You’ve been recognized for your contributions and philanthropic support of SIR and SIR Foundation. What has driven you to support the society and its foundation in this way?
There is a series of principles that most of us agree to, which is that everyone should have the opportunity to learn. Therefore, I like to see investments in better learning techniques. But I come from a world where it’s not just a matter of supporting something, it’s about being a partner and helping your partner improve. It’s constant evolution. You offer support in a way that they not only learn how to do the research but learn to do it better.
I tend to lean toward supporting underdogs—but at some point, the underdog becomes the overdog and I have to go find someone else. But the goal is to make the process better. Make sure the tough questions are asked earlier. Make sure the knowledge is spread appropriately and the attitude is inclusionary rather than exclusionary.
Where do you think medicine needs to go next?
First, patients need to be better informed. We have a mini crisis here. Physicians who are dedicated to informing are very dedicated, but the medical profession by and large isn’t. It’s something we must change as a society and, like our climate, the change will be slow. It’s something we must adjust and commit to over time.

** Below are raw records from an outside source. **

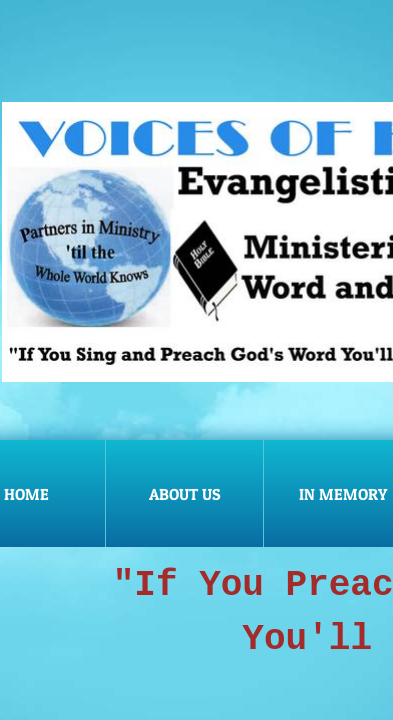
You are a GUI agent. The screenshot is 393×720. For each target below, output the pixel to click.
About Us (185, 494)
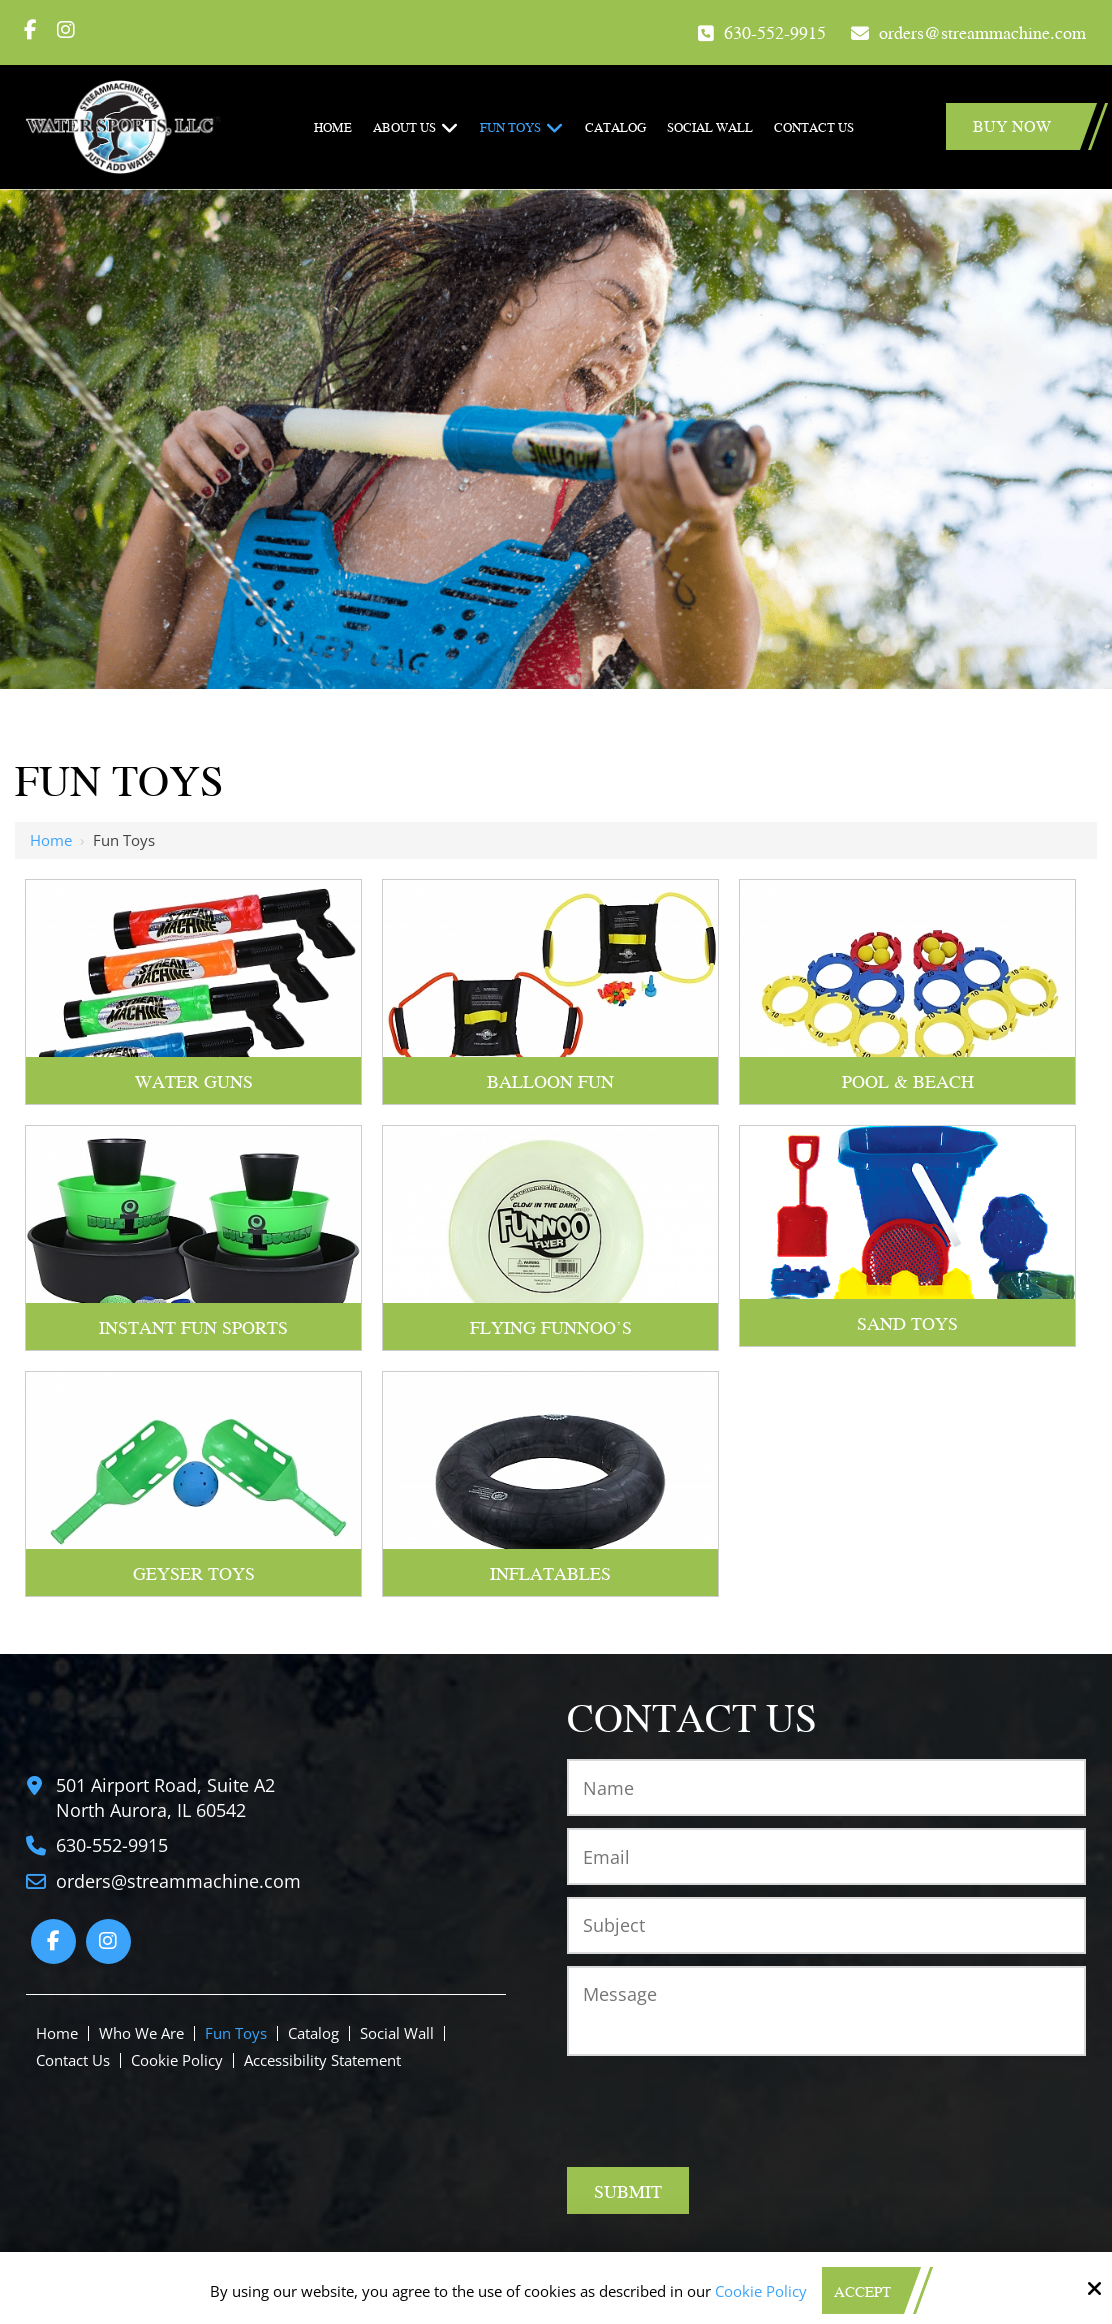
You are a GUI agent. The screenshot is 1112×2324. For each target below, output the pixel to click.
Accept (862, 2291)
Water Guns (194, 1080)
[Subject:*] (826, 1925)
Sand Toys (907, 1322)
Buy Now (1012, 125)
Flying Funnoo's (551, 1326)
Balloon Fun (550, 1080)
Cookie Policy (761, 2291)
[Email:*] (826, 1856)
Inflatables (550, 1572)
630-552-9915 (775, 31)
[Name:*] (826, 1787)
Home (51, 840)
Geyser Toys (194, 1572)
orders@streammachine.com (982, 31)
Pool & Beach (908, 1080)
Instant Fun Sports (193, 1326)
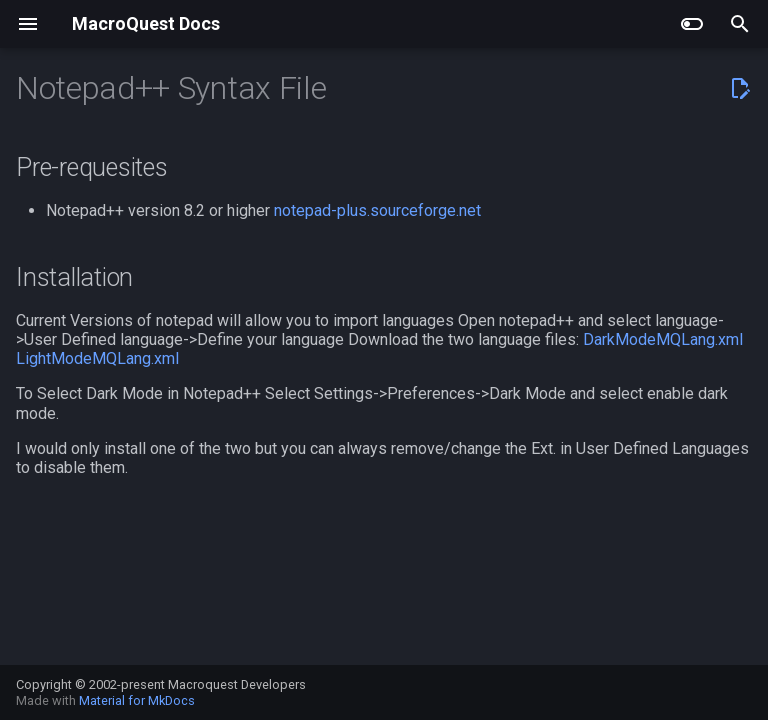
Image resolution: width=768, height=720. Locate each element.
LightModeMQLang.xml (97, 358)
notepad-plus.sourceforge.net (377, 210)
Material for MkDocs (137, 700)
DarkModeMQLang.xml (663, 339)
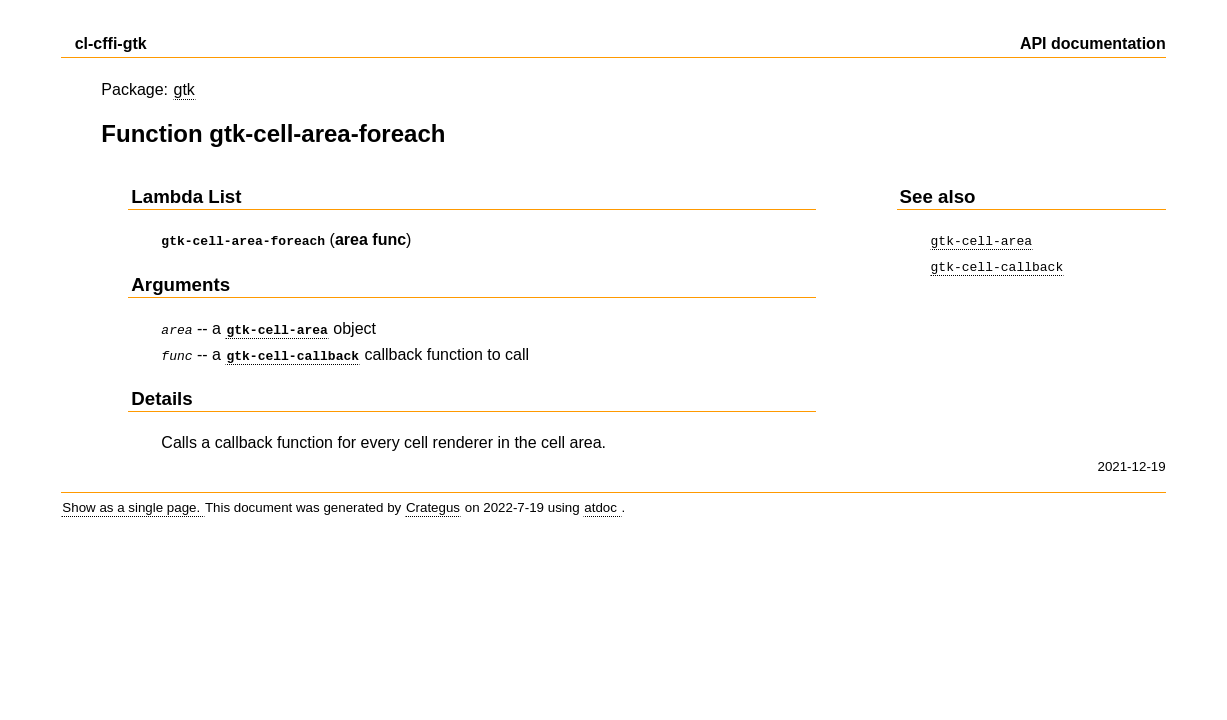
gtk (184, 89)
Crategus (433, 501)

We must deal with the crisis in mental health. I think that interventional radiology will have a role in mental health—what that looks like remains to be seen, as well as what IR will do in the brain. But there is no question to me that neuroscience will go forward very quickly, and I think that will have a great impact on society. There’s also the question of whether we can treat Alzheimer’s with catheters. We’ll see.
I also believe that being able to encourage more cross disciplinary conversation, including philosophy and ethics, in every specialty is going to be essential. Right now, that takes place to a certain extent in medical school, but then it stops. We must talk to each other.
And finally, we have a huge problem in how we finance healthcare. The incentives aren’t right. Yes, we’ve made some good changes, but we can do better, and I’d love to see how interventional radiology could research and play a role in solving this need.